Experiment Design
Help the researcher design rigorous experiments or computational studies. Good experiments are hypothesis-driven, reproducible, and have clear success criteria before they are run.
Step 1: Read Context
Read .papermill.md (Read tool) for:
- •Thesis: The claim the experiments should support or test.
- •Existing experiments: Any previously registered experiments.
- •Format and tools: What languages/tools are in the repo (R, Python, C++, etc.).
If .papermill.md does not exist, ask the user what claim the experiments should test. Experiment design can proceed without the state file — suggest running /papermill:init afterward to register experiments persistently.
Scan the repository for existing code (Glob tool) in research/, code/, scripts/, experiments/, or analysis/ directories.
Step 2: Identify What Needs Testing
Ask the user: "What specific claim or aspect of your thesis do these experiments need to support?"
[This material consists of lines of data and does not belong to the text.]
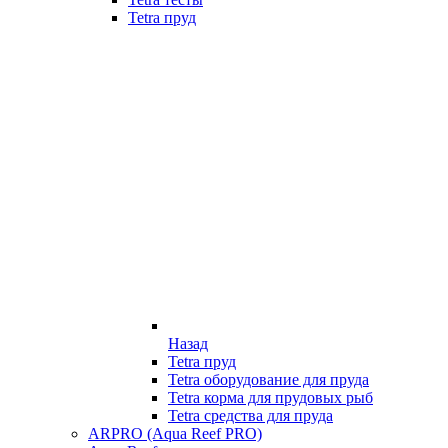
Tetra пруд
Назад
Tetra пруд
Tetra оборудование для пруда
Tetra корма для прудовых рыб
Tetra средства для пруда
ARPRO (Aqua Reef PRO)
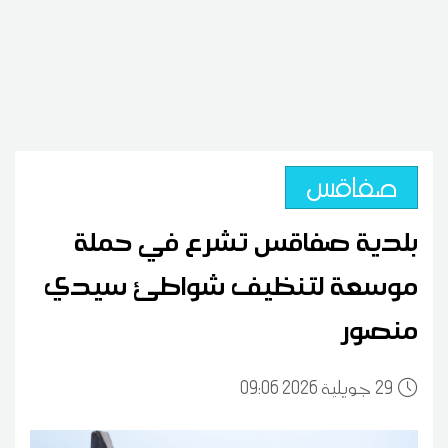
صفاقس
بلدية صفاقس تشرع في حملة
موسعة لتنظيف شواطئ سيدي
منصور
29
09:06 2026 جويلية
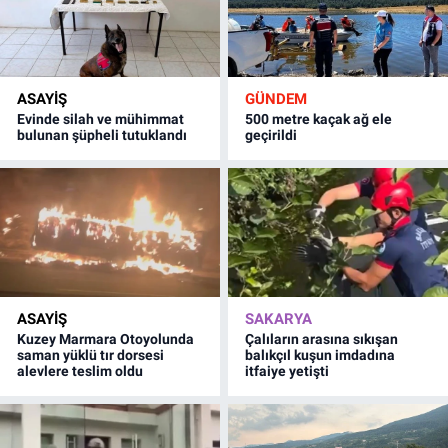
ASAYİŞ
GÜNDEM
Evinde silah ve mühimmat
500 metre kaçak ağ ele
bulunan şüpheli tutuklandı
geçirildi
ASAYİŞ
SAKARYA
Kuzey Marmara Otoyolunda
Çalıların arasına sıkışan
saman yüklü tır dorsesi
balıkçıl kuşun imdadına
alevlere teslim oldu
itfaiye yetişti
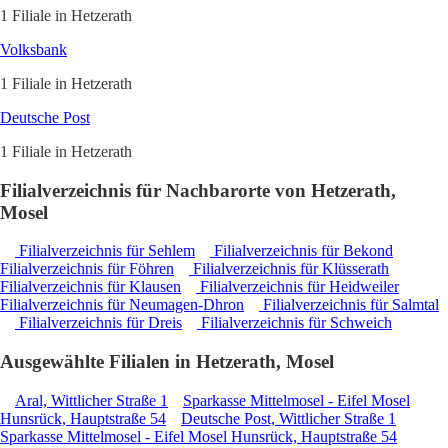
1 Filiale in Hetzerath
Volksbank
1 Filiale in Hetzerath
Deutsche Post
1 Filiale in Hetzerath
Filialverzeichnis für Nachbarorte von Hetzerath,
Mosel
Filialverzeichnis für Sehlem
Filialverzeichnis für Bekond
Filialverzeichnis für Föhren
Filialverzeichnis für Klüsserath
Filialverzeichnis für Klausen
Filialverzeichnis für Heidweiler
Filialverzeichnis für Neumagen-Dhron
Filialverzeichnis für Salmtal
Filialverzeichnis für Dreis
Filialverzeichnis für Schweich
Ausgewählte Filialen in Hetzerath, Mosel
Aral, Wittlicher Straße 1
Sparkasse Mittelmosel - Eifel Mosel
Hunsrück, Hauptstraße 54
Deutsche Post, Wittlicher Straße 1
Sparkasse Mittelmosel - Eifel Mosel Hunsrück, Hauptstraße 54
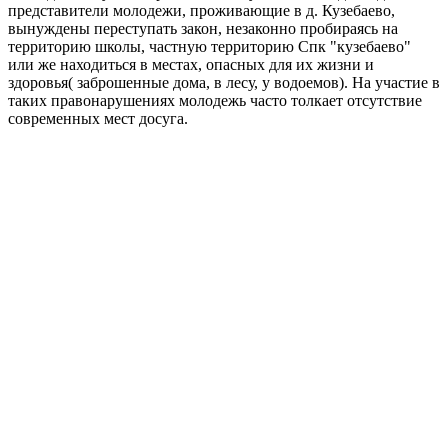
представители молодежи, проживающие в д. Кузебаево,
вынуждены переступать закон, незаконно пробираясь на
территорию школы, частную территорию Спк "кузебаево"
или же находиться в местах, опасных для их жизни и
здоровья( заброшенные дома, в лесу, у водоемов). На участие в
таких правонарушениях молодежь часто толкает отсутствие
современных мест досуга.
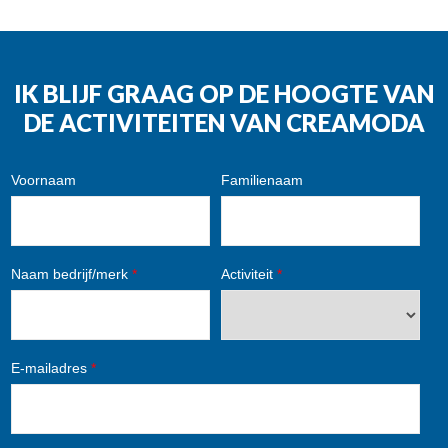
IK BLIJF GRAAG OP DE HOOGTE VAN
DE ACTIVITEITEN VAN CREAMODA
Voornaam
Familienaam
Naam bedrijf/merk
*
Activiteit
*
E-mailadres
*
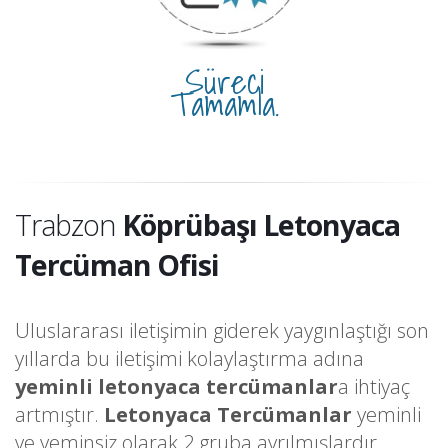
Süreci
Tamamla.
Trabzon
Köprübaşı Letonyaca
Tercüman Ofisi
Uluslararası iletişimin giderek yaygınlaştığı son
yıllarda bu iletişimi kolaylaştırma adına
yeminli letonyaca tercümanlar
a ihtiyaç
artmıştır.
Letonyaca Tercümanlar
yeminli
ve yeminsiz olarak 2 gruba ayrılmışlardır.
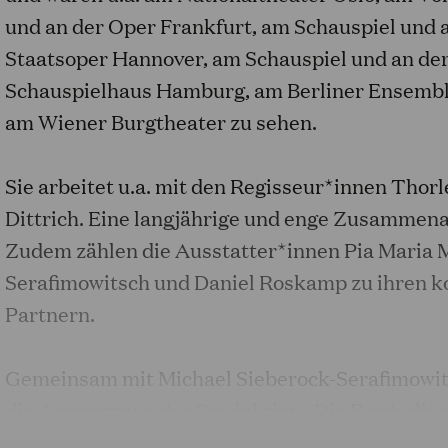
und an der Oper Frankfurt, am Schauspiel und a
Staatsoper Hannover, am Schauspiel und an d
Schauspielhaus Hamburg, am Berliner Ensemble
am Wiener Burgtheater zu sehen.
Sie arbeitet u.a. mit den Regisseur*innen Thor
Dittrich. Eine langjährige und enge Zusammenar
Zudem zählen die Ausstatter*innen Pia Maria M
Serafimowitsch und Daniel Roskamp zu ihren ko
Partnern.
Gemeinsam mit Michael Sieberock-Serafimowit
die Ausstattung der Produktion „Die Borderline
den Deutschen Theaterpreis „Der Faust“ nomin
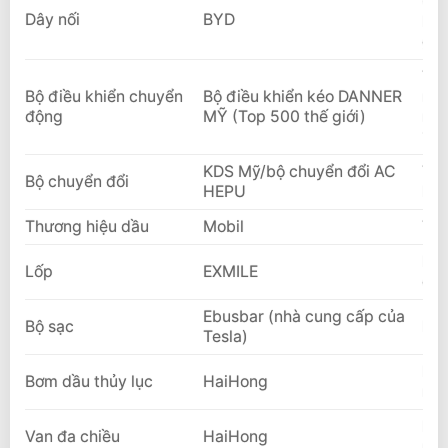
Qu
Dây nối
BYD
Pin
giớ
Tập
Bộ điều khiển chuyển
Bộ điều khiển kéo DANNER
năm
động
MỸ (Top 500 thế giới)
một
145
KDS Mỹ/bộ chuyển đổi AC
Thư
Bộ chuyển đổi
HEPU
BY
Thương hiệu dầu
Mobil
Top
Nhà
Lốp
EXMILE
cun
Ebusbar (nhà cung cấp của
Bộ sạc
Nhà
Tesla)
Nhà
Bơm dầu thủy lục
HaiHong
nhà
Nhà
Van đa chiều
HaiHong
nhà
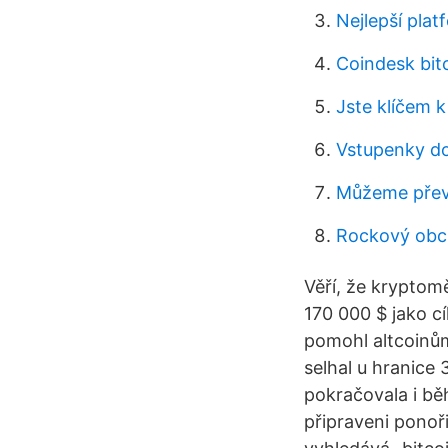
Nejlepší pla
Coindesk bit
Jste klíčem
Vstupenky do
Můžeme převé
Rockový obch
Věří, že kryptom
170 000 $ jako c
pomohl altcoinům
selhal u hranice
pokračovala i bě
připraveni ponoř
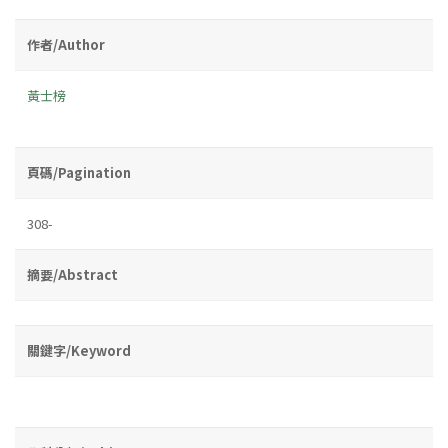
作者/Author
黃士榜
頁碼/Pagination
308-
摘要/Abstract
關鍵字/Keyword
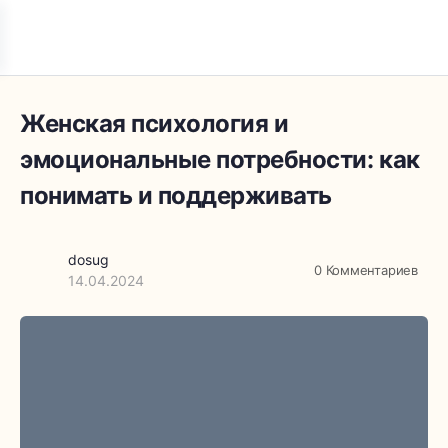
Женская психология и
эмоциональные потребности: как
понимать и поддерживать
dosug
0
Комментариев
14.04.2024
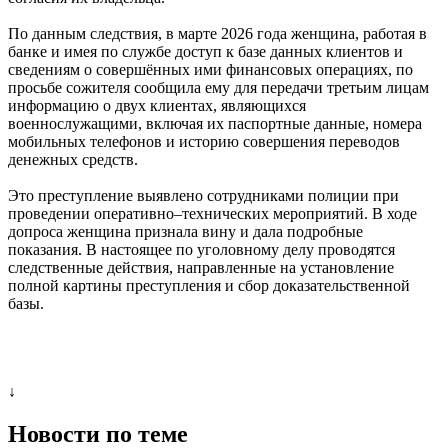
По данным следствия, в марте 2026 года женщина, работая в
банке и имея по службе доступ к базе данных клиентов и
сведениям о совершённых ими финансовых операциях, по
просьбе сожителя сообщила ему для передачи третьим лицам
информацию о двух клиентах, являющихся
военнослужащими, включая их паспортные данные, номера
мобильных телефонов и историю совершения переводов
денежных средств.
Это преступление выявлено сотрудниками полиции при
проведении оперативно–технических мероприятий. В ходе
допроса женщина признала вину и дала подробные
показания. В настоящее по уголовному делу проводятся
следственные действия, направленные на установление
полной картины преступления и сбор доказательственной
базы.
↓
Новости по теме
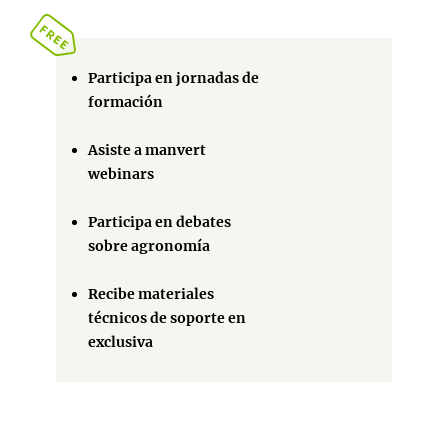
Participa en jornadas de
formación
Asiste a manvert
webinars
Participa en debates
sobre agronomía
Recibe materiales
técnicos de soporte en
exclusiva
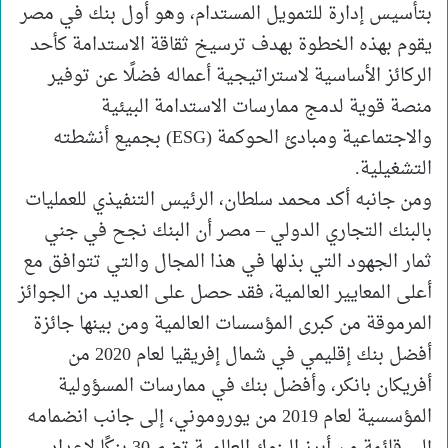
بتأسيس إدارة للتمويل المستدام، وهو أول بنك في مصر
يقوم بهذه الخطوة بهدف ترسيخ ثقاقة الاستدامة كأحد
الركائز الأساسية لاستراتيجية أعماله فضلًا عن توفير
منصة قوية لدمج ممارسات الاستدامة البيئية
والاجتماعية ومبادئ الحوكمة (ESG) بجميع أنشطته
التشغيلية.
ومن جانبه أكد محمد سلطان، الرئيس التنفيذي للعمليات
بالبنك التجاري الدولي – مصر أن البنك نجح في جني
ثمار الجهود التي بذلها في هذا المجال والتي تتوافق مع
أعلى المعايير العالمية، فقد حصل على العديد من الجوائز
المرموقة من كبرى المؤسسات العالمية ومن بينها جائزة
أفضل بنك إقليمي في شمال إفريقيا لعام 2020 من
أفريكان بانكر، وأفضل بنك في ممارسات المسؤولية
المؤسسية لعام 2019 من يوروموني، إلى جانب انضمامه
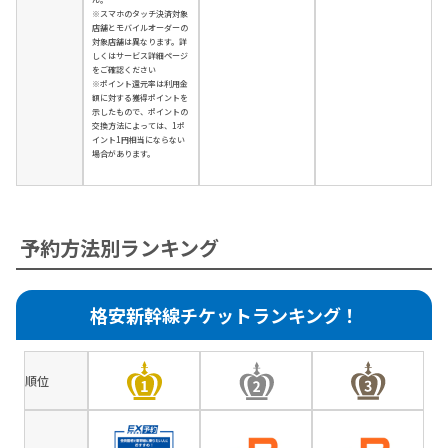
※スマホのタッチ決済対象
店舗とモバイルオーダーの
対象店舗は異なります。詳
しくはサービス詳細ページ
をご確認ください
※ポイント還元率は利用金
額に対する獲得ポイントを
示したもので、ポイントの
交換方法によっては、1ポ
イント1円相当にならない
場合があります。
予約方法別ランキング
格安新幹線チケットランキング！
順位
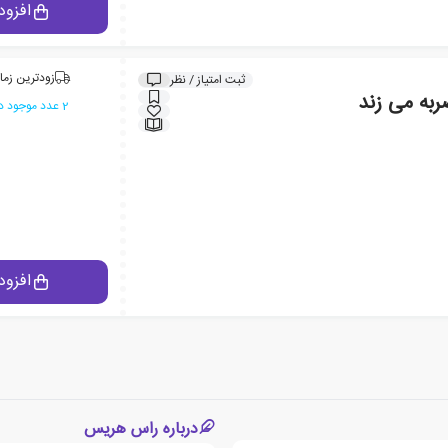
افزود
زودترین زما
ثبت امتیاز / نظر
ربه می زند
2 عدد موجود در انبار ایران کتاب
افزود
درباره راس هریس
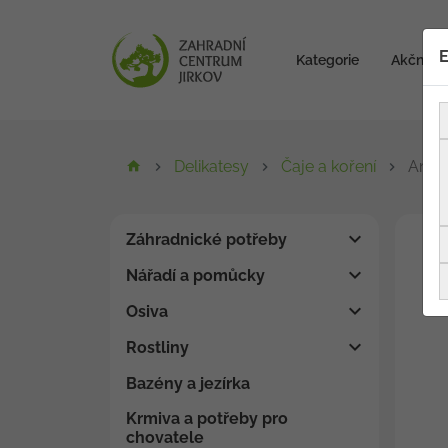
E
Kategorie
Akční zb
Delikatesy
Čaje a koření
Anděl
Záhradnické potřeby
Nářadí a pomůcky
Osiva
Rostliny
Bazény a jezírka
Krmiva a potřeby pro
chovatele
Different contribution types need different experimental approaches:
| Contribution | Experimental approach |
|---|---|
| Theorem/proof | Numerical validation of theoretical predictions |
| Algorithm | Runtime/accuracy benchmarks against baselines |
| Statistical method | Monte Carlo simulations with known ground truth |
| Empirical finding | Controlled experiments with statistical tests |
| Framework/model | Case studies demonstrating applicability |
Step 3: Design the Experiment
For each experiment, specify:
Hypothesis
State the expected outcome in falsifiable terms. "We expect X to be Y under conditions Z" -- not "we want to show our method works."
Variables
- •Independent variables: What you manipulate (parameters, dataset size, algorithm choice).
- •Dependent variables: What you measure (accuracy, runtime, error rate).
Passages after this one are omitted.